- [Work instructions]:
In the entries below, return only the line containing "exclusives." and those after it, exactly, through the last line.

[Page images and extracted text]
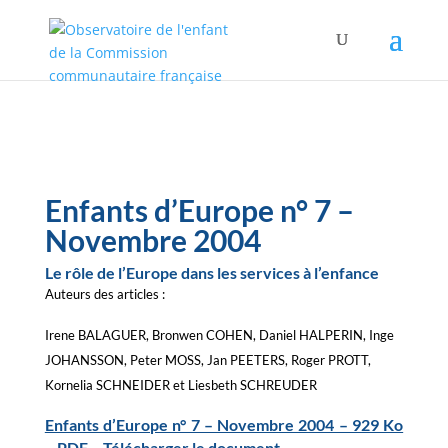
Enfants d’Europe n° 7 –
Novembre 2004
Le rôle de l’Europe dans les services à l’enfance
Auteurs des articles :
Irene BALAGUER, Bronwen COHEN, Daniel HALPERIN, Inge
JOHANSSON, Peter MOSS, Jan PEETERS, Roger PROTT,
Kornelia SCHNEIDER et Liesbeth SCHREUDER
Enfants d’Europe n° 7 – Novembre 2004 – 929 Ko
– PDF – Télécharger le document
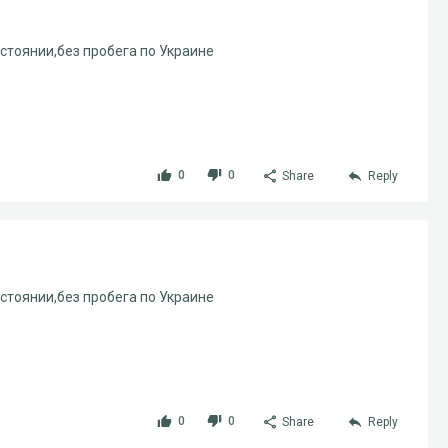
остоянии,без пробега по Украине
0
0
Share
Reply
остоянии,без пробега по Украине
0
0
Share
Reply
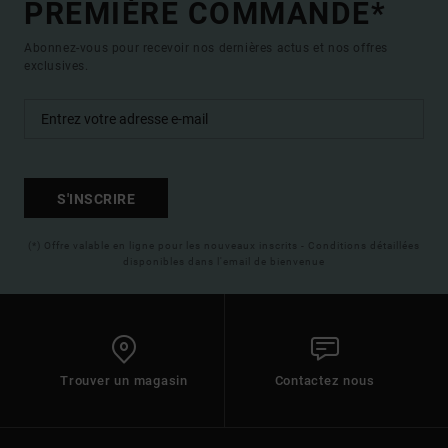
PREMIÈRE COMMANDE*
Abonnez-vous pour recevoir nos dernières actus et nos offres
exclusives.
S'INSCRIRE
(*) Offre valable en ligne pour les nouveaux inscrits - Conditions détaillées
disponibles dans l'email de bienvenue
Trouver un magasin
Contactez nous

- [Answer to this task]:
exclusives.
S'INSCRIRE
(*) Offre valable en ligne pour les nouveaux inscrits - Conditions détaillées
disponibles dans l'email de bienvenue
Trouver un magasin
Contactez nous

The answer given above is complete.